CLARK AIR BASE, Philippines -- A gaunt but cheerful 108 American prisoners of war regained their freedom today, with the senior ranking prisoner in North Vietnam declaring the U.S. POWs "performed magnificently ... they were first class soldiers."
"I would like to say I've been in better places but I have never been with better people," Air Force Col. John P. Flynn, 50, the senior ranking man held in the North, said as he stepped off his freedom flight.
"Our men performed magnificently. They were first class soldiers. They were first class citizens."
The 108 were flown from Hanoi to Clark Air Base in the Philippines in three planeloads. If processing at Clark goes as smoothly as it has in the past, the first of the men should be back in the United States by the weekend.
The release leaves 147 known U.S. POWs still in Indochina, including 10 in Laos. Another 32 are to be released by the Viet Cong Friday and the rest are all supposed to be freed by March 28 according to the Vietnam cease-fire.
Flynn was followed off the plane by Navy Lt. Cmdr. John S. McCain III, the son of retired Adm. John S. McCain, who was commander-in-chief of the Pacific forces at the height of the Vietnam war.
The younger McCain, 36, walked from the plane with a noticeable limp and graying hair. He paused for about 15 seconds to chat with his father's successor, Adm. Noel Gayler, and then limped to the bus, where he climbed on unassisted.
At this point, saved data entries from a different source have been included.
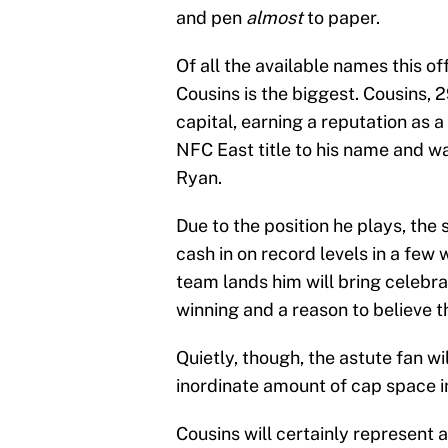
and pen
almost
to paper.
Of all the available names this 
Cousins is the biggest. Cousins, 29
capital, earning a reputation as 
NFC East title to his name and w
Ryan.
Due to the position he plays, the 
cash in on record levels in a f
team lands him will bring celebr
winning and a reason to believe t
Quietly, though, the astute fan wi
inordinate amount of cap space i
Cousins will certainly represent 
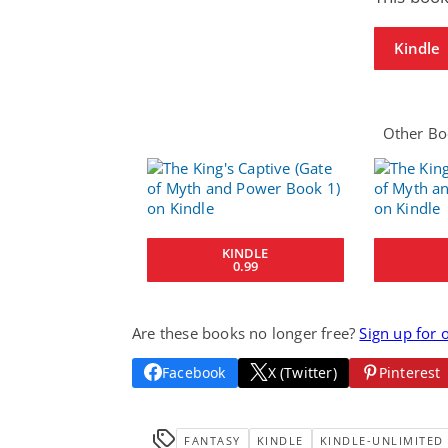
Kindle
Other Boo
KINDLE
0.99
Are these books no longer free?
Sign up for 
Facebook
X (Twitter)
Pinterest
FANTASY
KINDLE
KINDLE-UNLIMITED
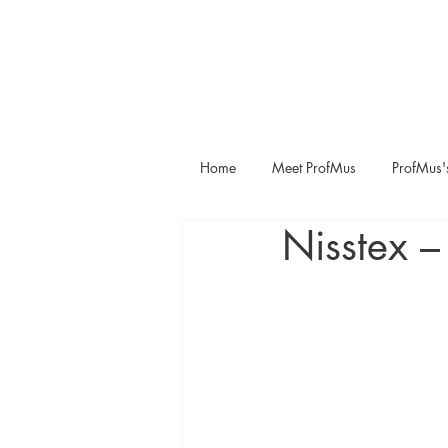
Home
Meet ProfMus
ProfMus'
Nisstex –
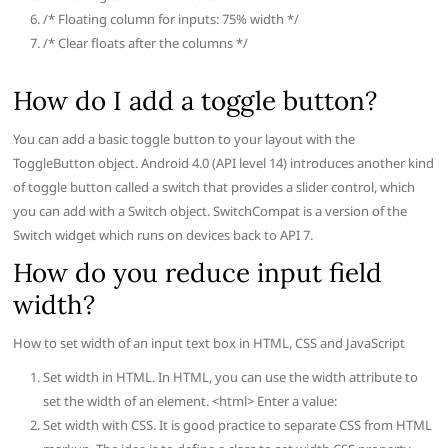
/* Floating column for inputs: 75% width */
/* Clear floats after the columns */
How do I add a toggle button?
You can add a basic toggle button to your layout with the
ToggleButton object. Android 4.0 (API level 14) introduces another kind
of toggle button called a switch that provides a slider control, which
you can add with a Switch object. SwitchCompat is a version of the
Switch widget which runs on devices back to API 7.
How do you reduce input field
width?
How to set width of an input text box in HTML, CSS and JavaScript
Set width in HTML. In HTML, you can use the width attribute to
set the width of an element. <html> Enter a value:
Set width with CSS. It is good practice to separate CSS from HTML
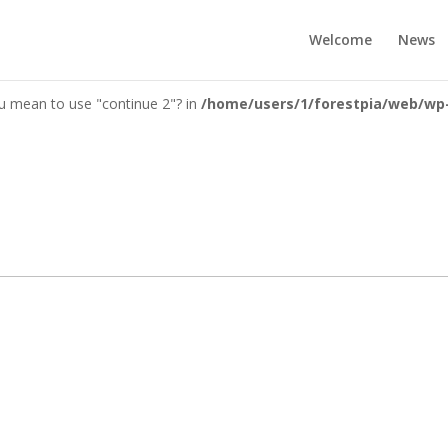
you mean to use "continue 2"? in
/home/users/1/forestpia/web/wp-c
Welcome
News
you mean to use "continue 2"? in
/home/users/1/forestpia/web/wp-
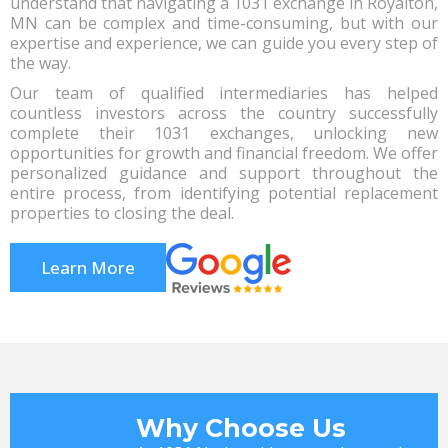
understand that navigating a 1031 exchange in Royalton,
MN can be complex and time-consuming, but with our
expertise and experience, we can guide you every step of
the way.
Our team of qualified intermediaries has helped
countless investors across the country successfully
complete their 1031 exchanges, unlocking new
opportunities for growth and financial freedom. We offer
personalized guidance and support throughout the
entire process, from identifying potential replacement
properties to closing the deal.
Learn More
Why Choose Us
Among the men released today was Bobby Joe Keesee, a mysterious civilian who at one time reportedly flew a stolen airplane to Cuba. U.S. officials said they did not know why Keesee, a Korean War paratrooper who was last seen in Bangkok in 1970, was held prisoner but since there were no outstanding charges against him, a State Department spokesman said in Washington he would be welcomed back like the rest.
Keesee did not get off the plane with the rest of the prisoners, but walked off the back ramp directly onto a bus. Authorities at Clark had no immediate comment on his status.
Keesee was the only civilian among the 108. The rest were mostly pilots shot down in 1967 and 1968.
Most of the men appeared to be in good physical condition although thin and pale. The two exceptions were McCain, who was shot down on Oct. 26, 1967, and Air Force Capt. Hubert C. Walker, 31, of Tulsa, Okla. Walker, moving very slowly under his own power, was escorted off the plane by a medic.
The senior man on board the third C141, Air Force Col. David W. Winn, chose to step of his plane in the flight coveralls worn by American pilots instead of the blue outfits given the other POWs by the North Vietnamese.
"You brought us home with honor and we hope to serve you well," Winn said. "To borrow from Keats, freedom is happiness and happiness is freedom. That is all we need to know and it's all we know today."
One of the prisoners had his wife waiting here for him. Roberta Stafford, wife of Navy Cmdr. Hugh A. Stafford, 38, flew to Clark from Hong Kong where she lives to be on hand for her husband's arrival. Air Force officials said Mrs. Stafford chose to greet her husband privately in the base hospital rather than greet him on the flight line.
An enthusiastic crowd greeted the men with cheers, flags and posters and the men responded with happy smiles and vigorous waves as they walked down a red carpet to buses. As they drove to the base hospital in blue ambulance buses, they leaned out the windows and gave the crowd the thumbs up sign.
"From all of us and believe me from the bottom of our hearts, I want to thank God, the United States of America and all you wonderful, good looking people," said Navy Capt. Leo T. Profillit, 44, of Palo Alto, Calif., the first man off the plane.
He then said "Thank you" but it was barely heard above the cheers and yells from the 500 persons who came to the base to greet the returning men.
A U.S. military spokesman said in Saigon the United States will resume its troop withdrawal to coincide with the latest release of the POWs. The withdrawal had been suspended since Sunday because of disputes over the POW release.
In addition to the POWs coming out of Vietnam, the last two American prisoners held in China were scheduled to be released Thursday.
Among those to be released by the Viet Cong Friday were Army Maj. Floyd J. Thompson, an American advisor who was the longest held prisoner of war, and Marine Pfc. Ronald L. Ridgeway, who was originally listed as killed in action but was discovered to be alive when the Communists released his name earlier this year.
In the United States, Peggy Manhard learned that her diplomat husband, Philip, would be released after nearly five years of captivity. She was attending a White House reception for foreign diplomat wives when President Nixon made a surprise appearance.
"I'm thrilled and thank you very much," she told the President, her eyes brimming with tears.
"Obviously your husband is a strong man," Nixon said to her as she shook her hand.